Um sindicalizado ativo, briguento, mas querido

Kwasinski foi sindicalizado a vida toda, e defendia com força a importância de se juntar à categoria. Brigava com os próprios amigos que ainda não tinham se sindicalizado. Ele desejava um sindicato ativo, militante, para o fortalecimento das lutas sindicais. 

Em uma assembleia geral do SINTIFRJ após o falecimento do Jorge, o professor foi lembrado com saudades pelos presentes. Servidoras e servidores, alunas e alunos presentes, homenagearam o professor por sua dedicação à defesa da educação pública, pela sua presença assídua nas lutas, participação nas assembleias sindicais, e nas reivindicações pela garantia de direitos, tanto dos trabalhadores quanto dos alunos do IFRJ. 

A partida do professor Kwasinski: adeus ao amigo Jorge

Foi surpreendente para todos ver Jorge Kwasinski partir. Em especial, porque tantas vezes ele tinha “dado rasteira” na morte. Jorge já tinha sofrido um outro acidente, de carro, na Avenida Brasil. Na ocasião, o amigo Roberto estava lá para resgatá-lo. 

E meses antes do falecimento, ele havia enfrentado um câncer. Até nesse momento, os laços que criou estavam ali para ampará-lo. Buscando atendimento no SUS, Jorge deu uma sorte muito grande: quando deu ingresso no sistema, um ex-aluno dele estava de plantão e conseguiu que ele fosse operado por uma turma experimental no hospital Pedro Ernesto, da UERJ. A cirurgia poderia custar cerca de 150 mil reais, caso tivesse que pagar médico e hospital particulares. Essa rede de amizade que Jorge tinha com os alunos e colegas salvou a sua vida, daquela vez. 

Roberto lembra emocionado a última vez que falou com o amigo: “no dia anterior ao acidente, era aniversário da netinha dele, e ele chamou a gente. Eu não consegui ir porque eu estava com meu filho, de dois meses na época”. No dia seguinte, Roberto recebeu a notícia que o abalou profundamente. Jorge ficou hospitalizado por três semanas. Após um quadro de melhora, piorou novamente e veio a óbito. 

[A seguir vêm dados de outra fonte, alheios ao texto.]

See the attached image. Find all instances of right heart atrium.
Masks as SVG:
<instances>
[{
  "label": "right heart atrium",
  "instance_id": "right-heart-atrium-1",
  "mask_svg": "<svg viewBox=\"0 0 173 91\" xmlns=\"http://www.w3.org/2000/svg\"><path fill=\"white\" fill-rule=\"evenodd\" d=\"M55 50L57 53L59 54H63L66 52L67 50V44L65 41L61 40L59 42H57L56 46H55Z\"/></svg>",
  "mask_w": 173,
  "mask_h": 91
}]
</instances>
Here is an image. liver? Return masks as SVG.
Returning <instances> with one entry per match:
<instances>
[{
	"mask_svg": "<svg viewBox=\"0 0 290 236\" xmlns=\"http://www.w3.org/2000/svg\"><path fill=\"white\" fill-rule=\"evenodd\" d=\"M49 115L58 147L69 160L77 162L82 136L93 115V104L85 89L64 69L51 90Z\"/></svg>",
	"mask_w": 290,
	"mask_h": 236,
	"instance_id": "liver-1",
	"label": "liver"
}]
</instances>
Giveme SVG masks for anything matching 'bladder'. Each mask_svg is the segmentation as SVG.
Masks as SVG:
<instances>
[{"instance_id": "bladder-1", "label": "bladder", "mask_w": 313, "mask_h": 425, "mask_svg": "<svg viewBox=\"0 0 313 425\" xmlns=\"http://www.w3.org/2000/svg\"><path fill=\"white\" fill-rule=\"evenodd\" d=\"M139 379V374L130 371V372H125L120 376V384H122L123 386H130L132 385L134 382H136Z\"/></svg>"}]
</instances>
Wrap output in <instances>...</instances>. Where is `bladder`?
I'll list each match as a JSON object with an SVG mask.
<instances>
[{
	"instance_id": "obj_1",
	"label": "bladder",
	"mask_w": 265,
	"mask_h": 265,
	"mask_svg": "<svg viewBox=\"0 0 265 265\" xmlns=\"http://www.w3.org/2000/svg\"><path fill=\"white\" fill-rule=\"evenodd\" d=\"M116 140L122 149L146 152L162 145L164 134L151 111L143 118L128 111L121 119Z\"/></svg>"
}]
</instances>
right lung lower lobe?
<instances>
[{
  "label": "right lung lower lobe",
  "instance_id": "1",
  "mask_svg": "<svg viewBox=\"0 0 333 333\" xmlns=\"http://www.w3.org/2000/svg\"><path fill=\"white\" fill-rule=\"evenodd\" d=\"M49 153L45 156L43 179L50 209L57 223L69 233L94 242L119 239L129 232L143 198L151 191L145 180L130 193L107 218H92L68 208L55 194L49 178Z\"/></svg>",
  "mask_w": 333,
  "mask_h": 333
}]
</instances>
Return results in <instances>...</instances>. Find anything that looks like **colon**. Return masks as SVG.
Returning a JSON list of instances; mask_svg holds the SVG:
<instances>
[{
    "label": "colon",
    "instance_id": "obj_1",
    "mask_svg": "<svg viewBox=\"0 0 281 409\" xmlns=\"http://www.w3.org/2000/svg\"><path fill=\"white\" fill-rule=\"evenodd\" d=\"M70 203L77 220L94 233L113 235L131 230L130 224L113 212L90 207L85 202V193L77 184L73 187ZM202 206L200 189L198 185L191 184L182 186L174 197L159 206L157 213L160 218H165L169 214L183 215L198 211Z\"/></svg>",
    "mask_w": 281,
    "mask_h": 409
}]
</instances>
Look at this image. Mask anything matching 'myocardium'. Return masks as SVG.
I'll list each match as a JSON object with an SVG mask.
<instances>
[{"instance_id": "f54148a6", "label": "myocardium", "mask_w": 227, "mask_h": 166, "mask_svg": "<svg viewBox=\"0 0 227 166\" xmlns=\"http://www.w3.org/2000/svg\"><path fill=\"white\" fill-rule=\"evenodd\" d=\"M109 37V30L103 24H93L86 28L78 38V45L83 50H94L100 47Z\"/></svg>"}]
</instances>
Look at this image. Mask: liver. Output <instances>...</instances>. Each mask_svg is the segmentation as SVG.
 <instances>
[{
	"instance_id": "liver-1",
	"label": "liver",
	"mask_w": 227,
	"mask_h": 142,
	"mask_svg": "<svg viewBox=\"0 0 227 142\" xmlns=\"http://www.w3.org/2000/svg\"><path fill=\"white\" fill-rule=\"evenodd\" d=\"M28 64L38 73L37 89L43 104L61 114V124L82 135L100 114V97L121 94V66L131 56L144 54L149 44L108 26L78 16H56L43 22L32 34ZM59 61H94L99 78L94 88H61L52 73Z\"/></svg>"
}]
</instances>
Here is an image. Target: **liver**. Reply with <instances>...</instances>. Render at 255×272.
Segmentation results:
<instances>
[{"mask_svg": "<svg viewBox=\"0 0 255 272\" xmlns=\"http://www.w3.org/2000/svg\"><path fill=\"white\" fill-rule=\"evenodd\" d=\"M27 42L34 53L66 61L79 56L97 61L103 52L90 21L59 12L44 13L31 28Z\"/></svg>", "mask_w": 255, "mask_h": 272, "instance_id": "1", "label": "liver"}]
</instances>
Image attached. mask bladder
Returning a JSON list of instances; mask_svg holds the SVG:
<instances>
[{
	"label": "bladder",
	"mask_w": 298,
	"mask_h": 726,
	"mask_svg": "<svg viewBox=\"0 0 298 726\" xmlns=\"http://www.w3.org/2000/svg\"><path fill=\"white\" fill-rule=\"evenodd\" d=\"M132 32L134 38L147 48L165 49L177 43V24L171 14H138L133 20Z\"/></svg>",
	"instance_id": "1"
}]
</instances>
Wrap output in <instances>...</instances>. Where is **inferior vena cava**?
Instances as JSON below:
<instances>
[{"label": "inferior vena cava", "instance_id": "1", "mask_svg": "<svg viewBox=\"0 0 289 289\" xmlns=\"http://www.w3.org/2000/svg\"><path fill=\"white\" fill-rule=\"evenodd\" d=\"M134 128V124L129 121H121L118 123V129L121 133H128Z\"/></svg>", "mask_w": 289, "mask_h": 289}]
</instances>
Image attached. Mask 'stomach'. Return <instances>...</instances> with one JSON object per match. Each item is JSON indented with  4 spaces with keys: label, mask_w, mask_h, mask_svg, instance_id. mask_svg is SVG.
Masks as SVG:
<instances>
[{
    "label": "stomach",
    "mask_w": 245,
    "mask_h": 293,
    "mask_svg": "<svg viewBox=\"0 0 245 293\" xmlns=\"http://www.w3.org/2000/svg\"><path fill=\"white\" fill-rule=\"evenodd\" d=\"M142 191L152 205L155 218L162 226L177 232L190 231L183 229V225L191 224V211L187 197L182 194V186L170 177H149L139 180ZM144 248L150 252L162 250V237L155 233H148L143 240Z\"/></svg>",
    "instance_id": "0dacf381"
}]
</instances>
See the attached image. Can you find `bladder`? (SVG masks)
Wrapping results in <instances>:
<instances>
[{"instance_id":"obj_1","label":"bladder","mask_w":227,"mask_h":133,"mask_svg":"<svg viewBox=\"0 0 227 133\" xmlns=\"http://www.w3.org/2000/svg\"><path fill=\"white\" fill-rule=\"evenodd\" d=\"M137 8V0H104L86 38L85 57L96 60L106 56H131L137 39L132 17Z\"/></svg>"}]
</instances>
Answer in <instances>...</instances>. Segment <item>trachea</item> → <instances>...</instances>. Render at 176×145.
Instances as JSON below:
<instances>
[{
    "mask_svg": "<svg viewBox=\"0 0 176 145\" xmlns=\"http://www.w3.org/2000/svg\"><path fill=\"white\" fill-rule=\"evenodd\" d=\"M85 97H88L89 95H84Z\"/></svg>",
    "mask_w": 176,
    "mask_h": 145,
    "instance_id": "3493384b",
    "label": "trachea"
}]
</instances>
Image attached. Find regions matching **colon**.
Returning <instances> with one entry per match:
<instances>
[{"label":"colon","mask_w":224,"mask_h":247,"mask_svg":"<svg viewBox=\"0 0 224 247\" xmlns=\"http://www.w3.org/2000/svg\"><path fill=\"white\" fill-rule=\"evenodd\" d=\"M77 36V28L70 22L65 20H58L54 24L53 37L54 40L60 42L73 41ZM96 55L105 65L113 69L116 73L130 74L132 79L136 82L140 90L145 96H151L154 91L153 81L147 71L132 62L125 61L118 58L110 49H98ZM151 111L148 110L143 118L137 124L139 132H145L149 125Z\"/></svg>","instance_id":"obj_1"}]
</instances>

O velório foi num sábado à tarde ensolarado e bonito. Lá, estavam presentes familiares, amigos e muitos alunos do IFRJ e de outras escolas em que ele atuou. Alunos que, ali, prestavam homenagem ao querido professor que os deixava. Como conta Lucas, que fez questão de discursar: “não foi algo planejado. Só fui lá, de fato, para dar meus pêsames à família, aos colegas… Aí, no final do velório, teve a fala do filho, da sobrinha que foi criada pelo Jorge, do Roberto… E aí, nisso, meio que me deu uma angústia, eu também quis falar um pouquinho. Então eu contei a minha versão, como aluno, da trajetória dele”. O aluno, saudoso, reflete: “a falta dele pode vir a fazer com que muitos repensem: ‘já que não teremos mais o espírito de oposição do Jorge, será que nós conseguiríamos pensar da maneira que o Jorge pensava?” –  questiona. “Acho que as pessoas vão passar por aquele processo de ter aquela pulga atrás da orelha: ‘o que o Jorge falaria agora?’” – acredita.

“Eu tenho certeza que os companheiros do sindicato reconhecem o Jorge como um grande nome, um grande homem, que vai deixar um legado” – considera Roberto. “É uma grande perda para a música, para a matemática, para a educação, para os amigos. É uma pena que ele tenha partido dessa forma, mas o Jorge, está em nós também. É isso, salve Jorge, viva Jorge!” –  finaliza o amigo. 

Jorge Kwasinski vai deixar sua marca para sempre no Instituto, no SINTIFRJ, e no coração daqueles que conviveram com ele! 

Jorge Kwasinski PRESENTE! Hoje e sempre!